When Zeepay received approval from the Central Bank of Barbados to establish Zeemoney as its Caribbean headquarters, the company projected that its operations on the island would create around 10,000 jobs and energize the local fintech ecosystem.

Takyi-Appiah framed Barbados as a gateway — a base from which Zeepay could serve African diaspora communities across the Caribbean and facilitate remittances flowing back to the continent.
Zeemoney offered a broad suite of services: international remittances, mobile money and digital transfers, wallet and payment services, and transfer termination into bank accounts, debit cards, and mobile wallets.
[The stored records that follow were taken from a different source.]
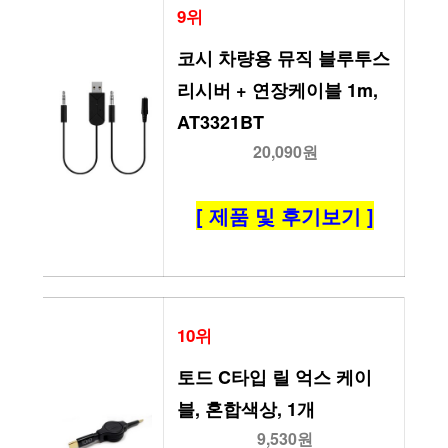
9위
코시 차량용 뮤직 블루투스 
리시버 + 연장케이블 1m, 
AT3321BT
20,090원
[ 제품 및 후기보기 ]
10위
토드 C타입 릴 억스 케이
블, 혼합색상, 1개
9,530원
Zeepay processed over 10 million transactions worth more than $3 billion in 2023 alone, building one of Africa’s most extensive remittance networks, connecting money transfer operators to mobile wallets across more than 20 countries. The Caribbean was meant to be the next chapter.
The Gap Between Vision and Execution
The Barbados closure exposes a recurring tension in African fintech’s expansion playbook: the gap between the scale of ambition and the operational depth required to sustain it in unfamiliar regulatory environments.
Zeemoney’s four branches — headquartered at the Dome Mall in Warrens with locations in Speightstown, Hastings and the Sheraton Mall Annex — served both Barbadians and foreign nationals sending money across borders.
For customers who relied on those branches, the shutdown leaves an immediate practical problem: how to recover funds held in Zeemoney wallets and accounts while the wind-down process plays out.
The company said it would inform customers “in due course” about how to access their money. That vague timeline is unlikely to reassure those caught in the middle.
What It Means for Zeepay
Back in Ghana, Zeepay’s core business remains active. The company raised $18 million in debt financing in 2025 to power further expansion, and continues to operate across Ghana, Zambia, Ivory Coast, Sierra Leone, and the Gambia, among other markets.
But the Barbados exit is a reputational dent. Zeepay built its brand on being a reliable last-mile payments infrastructure for underserved populations. A regulator-forced closure — driven by governance and financial concerns, not market conditions — raises questions about how the company manages oversight as it scales across jurisdictions with varying regulatory expectations.